▶ Task directions: Scan the entries for lines with the word "English", then copy those lines.

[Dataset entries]

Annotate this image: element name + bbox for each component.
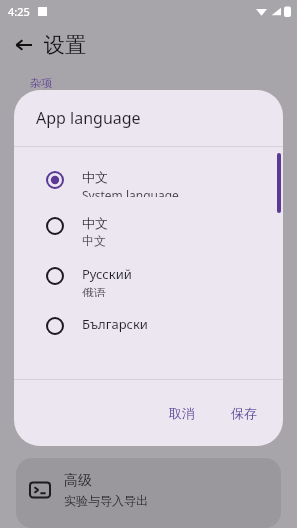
- button[interactable]: Русский: [14, 265, 283, 297]
- button[interactable]: Български: [14, 315, 283, 341]
- staticText: 中文: [82, 169, 108, 185]
- button[interactable]: 高级: [16, 458, 281, 528]
- staticText: 中文: [82, 215, 108, 231]
- staticText: 俄语: [82, 285, 106, 297]
- button[interactable]: 取消: [157, 397, 207, 429]
- button[interactable]: 中文: [14, 215, 283, 247]
- staticText: Български: [82, 315, 148, 333]
- staticText: Русский: [82, 265, 132, 283]
- staticText: 高级: [64, 472, 92, 490]
- staticText: 中文: [82, 233, 106, 247]
- button[interactable]: 保存: [219, 397, 269, 429]
- staticText: System language: [82, 187, 179, 197]
- staticText: 保存: [231, 405, 257, 421]
- button[interactable]: 中文: [14, 169, 283, 197]
- staticText: 实验与导入导出: [64, 493, 148, 508]
- staticText: App language: [36, 107, 141, 129]
- button[interactable]: Back: [8, 29, 40, 61]
- staticText: 设置: [44, 32, 86, 58]
- staticText: 4:25: [8, 4, 30, 19]
- staticText: 杂项: [30, 76, 52, 90]
- staticText: 取消: [169, 405, 195, 421]
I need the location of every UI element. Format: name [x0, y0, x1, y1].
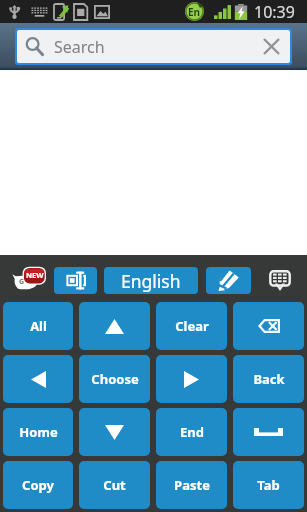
staticText: End — [180, 423, 204, 441]
button[interactable] — [79, 408, 150, 456]
button[interactable] — [233, 408, 304, 456]
button[interactable]: Handwriting — [206, 267, 251, 294]
button[interactable] — [233, 302, 304, 350]
staticText: NEW — [26, 270, 44, 280]
staticText: Clear — [175, 317, 209, 335]
button[interactable]: Search — [17, 30, 290, 63]
button[interactable]: Tab — [233, 461, 304, 509]
staticText: Search — [54, 36, 105, 58]
button[interactable]: End — [156, 408, 227, 456]
button[interactable]: Clear — [156, 302, 227, 350]
button[interactable]: Clear search — [255, 30, 288, 63]
button[interactable] — [156, 355, 227, 403]
button[interactable]: Choose — [79, 355, 150, 403]
button[interactable]: What's new — [11, 267, 47, 291]
button[interactable] — [3, 355, 73, 403]
staticText: Home — [19, 423, 58, 441]
staticText: Tab — [257, 476, 280, 494]
button[interactable]: Back — [233, 355, 304, 403]
button[interactable]: Floating keyboard — [54, 267, 97, 294]
button[interactable]: All — [3, 302, 73, 350]
staticText: English — [121, 269, 181, 293]
staticText: Cut — [103, 476, 126, 494]
button[interactable] — [79, 302, 150, 350]
staticText: G — [19, 277, 25, 287]
button[interactable]: Paste — [156, 461, 227, 509]
staticText: Copy — [22, 476, 54, 494]
button[interactable]: Cut — [79, 461, 150, 509]
staticText: All — [30, 317, 47, 335]
staticText: En — [188, 5, 201, 19]
button[interactable]: English — [104, 267, 198, 294]
button[interactable]: Hide keyboard — [268, 268, 292, 292]
button[interactable]: Copy — [3, 461, 73, 509]
staticText: 10:39 — [254, 1, 295, 23]
staticText: Choose — [91, 370, 139, 388]
button[interactable]: Home — [3, 408, 73, 456]
staticText: Paste — [174, 476, 210, 494]
staticText: Back — [253, 370, 285, 388]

▶ Output for this task:
staticText: English — [121, 269, 181, 293]
button[interactable]: English — [104, 267, 198, 294]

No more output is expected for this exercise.